EXTRACTED INFORMATION >>
........

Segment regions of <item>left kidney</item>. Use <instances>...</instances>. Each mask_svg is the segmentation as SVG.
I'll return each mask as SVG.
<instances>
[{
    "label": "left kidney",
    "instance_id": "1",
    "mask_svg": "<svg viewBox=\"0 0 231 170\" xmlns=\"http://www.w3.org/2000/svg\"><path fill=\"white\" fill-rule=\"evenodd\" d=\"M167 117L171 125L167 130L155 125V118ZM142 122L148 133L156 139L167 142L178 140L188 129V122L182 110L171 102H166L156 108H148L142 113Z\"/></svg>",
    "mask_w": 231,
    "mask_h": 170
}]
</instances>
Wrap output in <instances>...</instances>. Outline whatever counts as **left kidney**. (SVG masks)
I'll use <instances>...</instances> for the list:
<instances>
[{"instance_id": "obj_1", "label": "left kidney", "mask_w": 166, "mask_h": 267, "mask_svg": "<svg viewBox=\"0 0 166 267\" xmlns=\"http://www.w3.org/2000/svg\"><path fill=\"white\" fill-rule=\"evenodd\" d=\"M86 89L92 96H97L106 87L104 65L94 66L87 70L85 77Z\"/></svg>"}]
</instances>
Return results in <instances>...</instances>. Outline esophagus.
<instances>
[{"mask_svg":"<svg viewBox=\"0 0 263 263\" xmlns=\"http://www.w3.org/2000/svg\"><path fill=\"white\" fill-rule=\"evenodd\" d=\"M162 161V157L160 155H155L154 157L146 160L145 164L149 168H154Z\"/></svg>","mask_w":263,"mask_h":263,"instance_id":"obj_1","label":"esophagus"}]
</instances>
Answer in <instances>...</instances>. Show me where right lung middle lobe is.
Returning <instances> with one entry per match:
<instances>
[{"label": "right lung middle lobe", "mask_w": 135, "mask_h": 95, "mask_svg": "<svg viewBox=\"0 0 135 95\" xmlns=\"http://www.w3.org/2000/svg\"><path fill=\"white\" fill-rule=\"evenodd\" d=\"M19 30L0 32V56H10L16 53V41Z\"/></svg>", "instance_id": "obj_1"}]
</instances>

........

EXERCISE INSTRUCTIONS >>
Output the line bearing "Return results in" along with all the lines after it through the end of the entries, exactly, and no other lines.

RESULT OF THE EXERCISE >>
Return results in <instances>...</instances>. Outline esophagus.
<instances>
[{"mask_svg":"<svg viewBox=\"0 0 263 263\" xmlns=\"http://www.w3.org/2000/svg\"><path fill=\"white\" fill-rule=\"evenodd\" d=\"M162 161V157L160 155H155L154 157L146 160L145 164L149 168H154Z\"/></svg>","mask_w":263,"mask_h":263,"instance_id":"obj_1","label":"esophagus"}]
</instances>
Answer in <instances>...</instances>. Show me where right lung middle lobe is.
Returning <instances> with one entry per match:
<instances>
[{"label": "right lung middle lobe", "mask_w": 135, "mask_h": 95, "mask_svg": "<svg viewBox=\"0 0 135 95\" xmlns=\"http://www.w3.org/2000/svg\"><path fill=\"white\" fill-rule=\"evenodd\" d=\"M19 30L0 32V56H10L16 53V41Z\"/></svg>", "instance_id": "obj_1"}]
</instances>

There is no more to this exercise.